原判決を破棄、高裁に差し戻す 私道供用宅地の評価 ― 最高裁
最高裁第三小法廷は、相続した土地の一部につき税務当局が行った相続税の処分を認容した原判決を破棄、本件を東京高裁に差し戻した。
共同相続人である上告人らが財産評価基本通達の24に定める私道の用に供されている宅地として相続税の申告をしたところ、相模原税務署長が貸家建て付け地として評価すべきだとして、それぞれ更正処分と過少申告加算税賦課決定処分を課した。上告人らは各処分(更正処分については申告額を超える部分)の取り消しを求めている。東京高裁は各処分を適法とし、上告人らの請求をいずれも棄却した。

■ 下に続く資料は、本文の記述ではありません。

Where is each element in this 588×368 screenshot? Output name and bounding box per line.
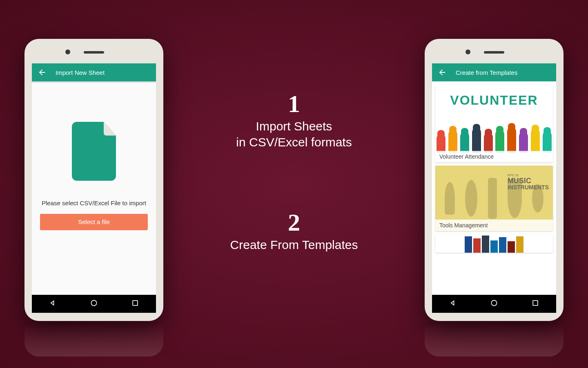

判決の違いは、通達24にいう私道についての解釈の相違。原審は、その利用に道路内の建築制限や私道の変更等の制限などの制約があるものを指すとし、本件各歩道状空地は私道供用宅地に該当しないとした。最高裁は私道の用に供されている宅地について、相続税に係る財産の評価における減額の要否等は、私道としての利用に関する建築基準法等の制約の有無のみならず、当該宅地の位置関係、形状等や道路としての利用状況、これらを踏まえた道路以外の用途への転用の難易等に照らし、当該宅地の客観的交換価値に低下が認められるか否か、また、その低下がどの程度かを考慮して決定する必要があると説示した。